Every doctor in Sonoma County can privately identify other physicians who are regarded as incompetent or are suspected of prescription drug abuse. Every doctor in Sonoma County can privately identify the surgeons and anesthesiologists he or she would permit in a surgery involving a family member, and those which he or she wouldn’t permit. Unfortunately, these thoughts are seldom spoken in public.

Instead, physicians’ groups and hospitals hide errors and abuses behind the confidentiality provisions of the peer review process. This approach leaves the public guessing where the worst risks of medical treatment are hidden.

These are the reasons a viable system of medical negligence (malpractice) litigation is necessary to protect the public. The threat of being held financially responsible for diagnostic and treatment errors is the only economic incentive that causes the medical establishment to police its own ranks.

I have been an attorney in Sonoma County for 38 years and have represented both sides (physicians and patients) in medical negligence cases. Without question, California law today unfairly favors doctors and their insurance companies at the expense of patients.

Sunday’s Close to Home column defending the existing system (“Limits on medical suits healthy for all”) was misleading in many respects.

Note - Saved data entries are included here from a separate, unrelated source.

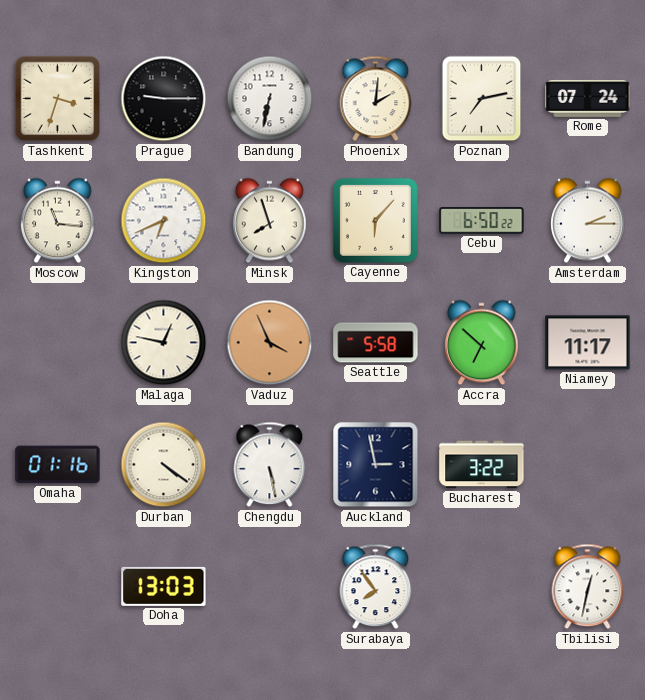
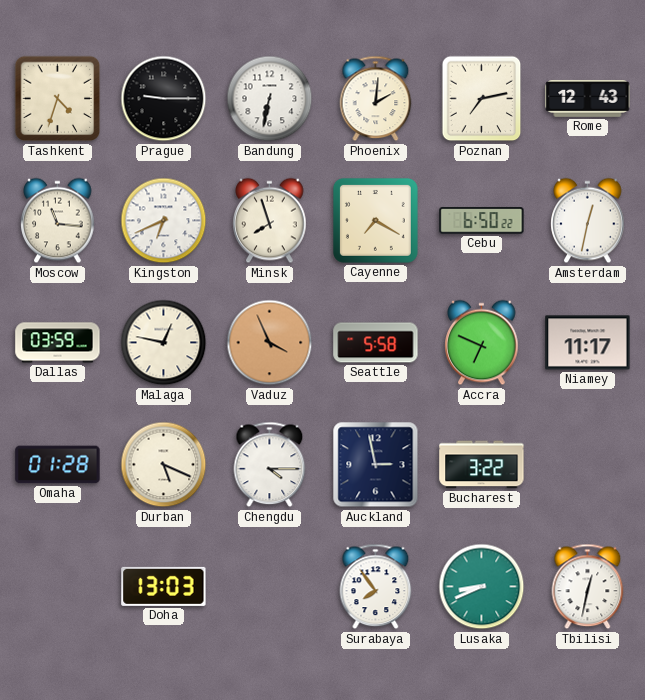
Tashkent: 3:33 -> 4:33
Rome: 07:24 -> 12:43
Cayenne: 6:07 -> 7:20
Amsterdam: 2:15 -> 12:32
Dallas: none -> 03:59
Accra: 6:52 -> 6:49
Omaha: 01:16 -> 01:28
Durban: 4:21 -> 5:19
Chengdu: 5:28 -> 4:15
Lusaka: none -> 8:41
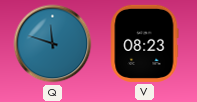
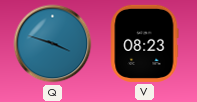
Q: 11:48 -> 3:48
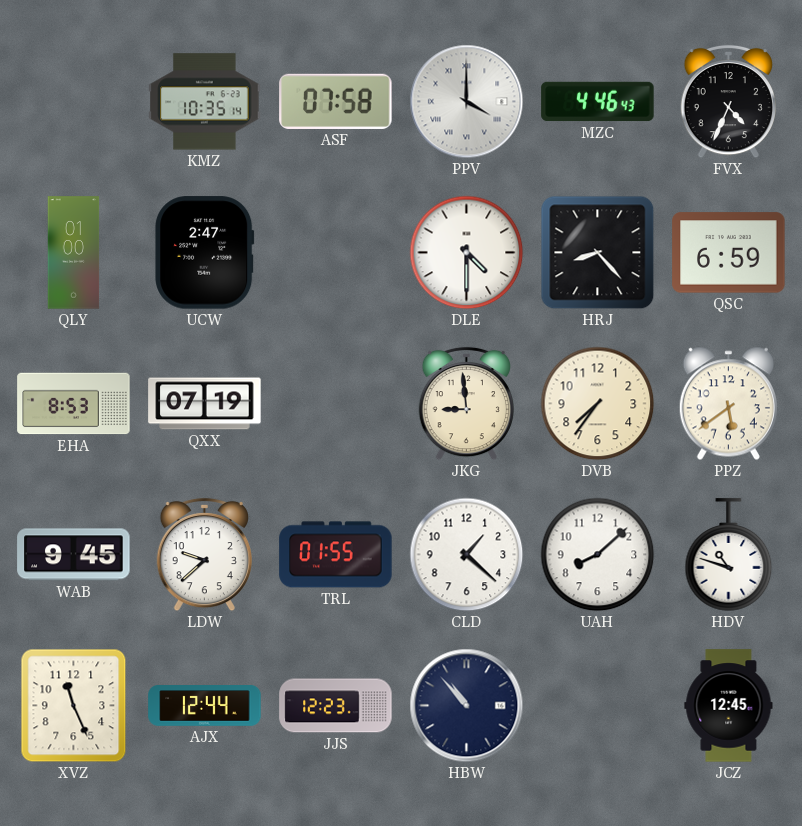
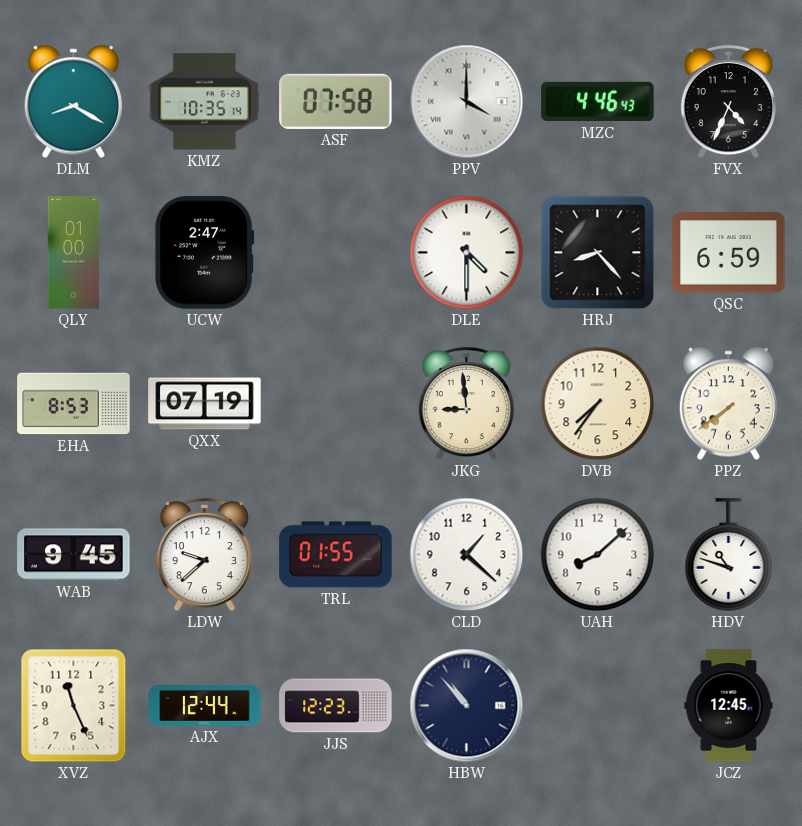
DLM: none -> 8:20
PPZ: 5:39 -> 7:39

First, the authors said current law permits unlimited punitive damages. Punitive damages are irrelevant in most medical litigation. They can be sought only when the physician’s conduct is extreme, such as sexually assaulting an anesthetized patient or knowingly falsifying treatment records.

The authors stated that a patient is entitled to all economic damages, including lost wages, ignoring that the elderly, homemakers and children often have no economic damage because they aren’t employed.

The authors also defended the $250,000 cap on noneconomic damages adopted in 1975.